Cardinal chief executive officer and managing director Archie Koimtsidis said: “We are extremely appreciative of all stakeholders and MinCom for the preparation and approval of our RAP which has been a two‐year engagement process.
“The company’s ongoing community initiatives to improve the livelihood of the local people and its strict adherence to safety have enabled it to relocate people near the planned mine operation to more improved residential facilities.
“Once again, there is clear demonstration of continued support, not only locally for the project development, but also from the Ghana Government.
“This approval will assist the company in rapidly and successfully developing the Namdini project.”
The proposed project development timeline (subject to financing) includes RAP competition by quarter three 2020, advance front-end engineering and design (FEED) completion by quarter four, and the commencement of production targeted for the second half of 2022.
Improving existing infrastructure
The plan to improve the existing infrastructure includes:
- Concrete structures ‐ residential and public housing, a healthcare facility, two schools with teachers’ accommodation and three religious’ venues,
- Electricity will be connected to all residential and public buildings as well as streetlighting,
- Provision of adequate potable water including the provision of a kitchen, toilets and bathrooms for all residential housing, and
- Gravel roads connecting buildings
The resettlement community infrastructure is designed to conform to Government of Ghana standards and livelihood enhancement initiatives outlined to help project affected persons and households re‐establish their livelihoods or create new ones.

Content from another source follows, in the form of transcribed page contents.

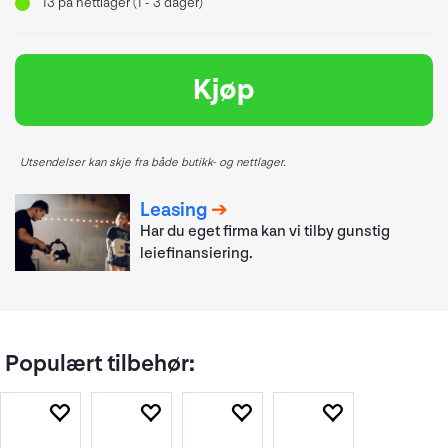
13
på nettlager (1 - 3 dager)
Kjøp
Utsendelser kan skje fra både butikk- og nettlager.
Leasing
Har du eget firma kan vi tilby gunstig
leiefinansiering.
Populært tilbehør:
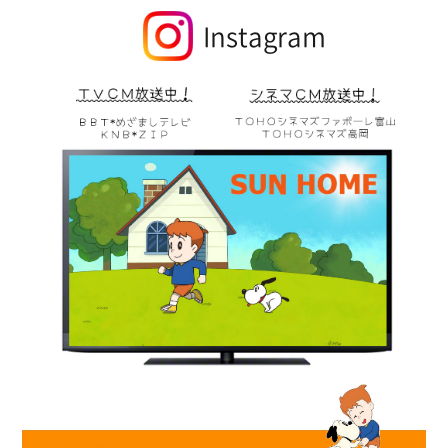
Instagram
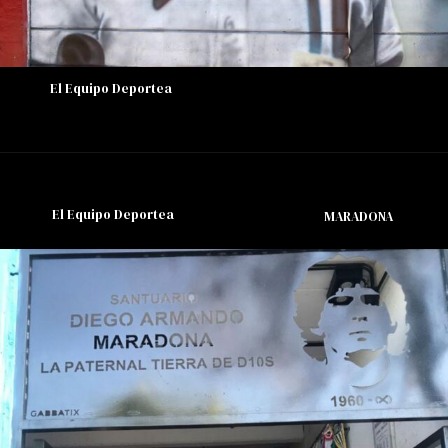
El Equipo Deportea
El Equipo Deportea
MARADONA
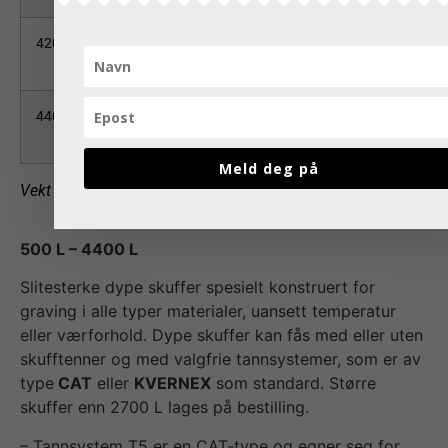
4200HDR
4200
iht.
25
kunde-/materialspesifikasjon
4400HDR
4400
iht.
25
kunde-/materialspesifikasjon
Meld deg på
Vekt kan variere alt etter produktversjon.
500 L – 4400 L
Slitesterke dype skuffer spesielt konstruert for
graving i alle typer materialer, uansett temperatur
eller værforhold. Dype skuffer kan fås med eller uten
skufftenner og med valgfrie tannsystemer, som er av
type
CAT
eller
KVERNEX
som standard. Større
skuffer enn 2700 L lages på bestilling.
– Tannsystem T5 er en CAT-type og egner seg for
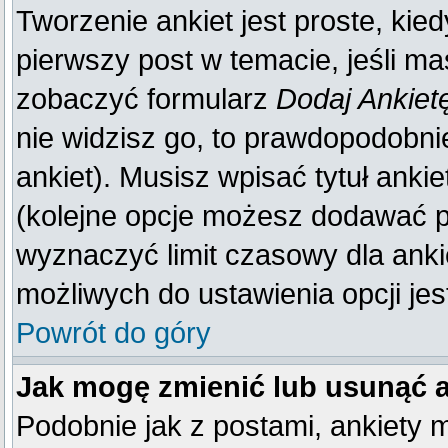
Tworzenie ankiet jest proste, kie
pierwszy post w temacie, jeśli m
zobaczyć formularz
Dodaj Ankiet
nie widzisz go, to prawdopodobn
ankiet). Musisz wpisać tytuł anki
(kolejne opcje możesz dodawać 
wyznaczyć limit czasowy dla ankie
możliwych do ustawienia opcji jes
Powrót do góry
Jak mogę zmienić lub usunąć 
Podobnie jak z postami, ankiety 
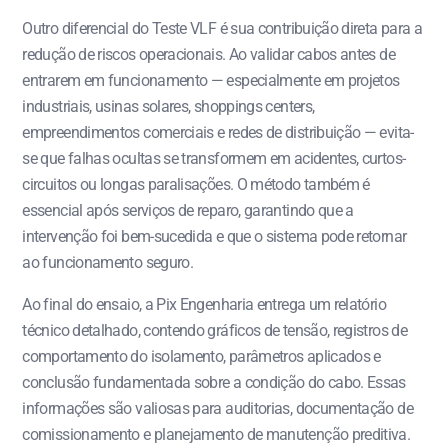
Outro diferencial do Teste VLF é sua contribuição direta para a
redução de riscos operacionais. Ao validar cabos antes de
entrarem em funcionamento — especialmente em projetos
industriais, usinas solares, shoppings centers,
empreendimentos comerciais e redes de distribuição — evita-
se que falhas ocultas se transformem em acidentes, curtos-
circuitos ou longas paralisações. O método também é
essencial após serviços de reparo, garantindo que a
intervenção foi bem-sucedida e que o sistema pode retornar
ao funcionamento seguro.
Ao final do ensaio, a Pix Engenharia entrega um relatório
técnico detalhado, contendo gráficos de tensão, registros de
comportamento do isolamento, parâmetros aplicados e
conclusão fundamentada sobre a condição do cabo. Essas
informações são valiosas para auditorias, documentação de
comissionamento e planejamento de manutenção preditiva.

This includes transitional support, agricultural support, small‐holder livestock development, agro‐processing, business development support, skills training and employment programs aimed at introducing a proactive local recruitment policy.
The RAP report was produced in accordance with the Minerals and Mining (Compensation and Resettlement) regulation 2012 (L.I 2175), and International Finance Corporation’s (IFC) performance standards on social and environmental sustainability and will be used by the Environmental Protection Agency (EPA) to support the Environmental Impact Study (EIS) which has been submitted by Cardinal.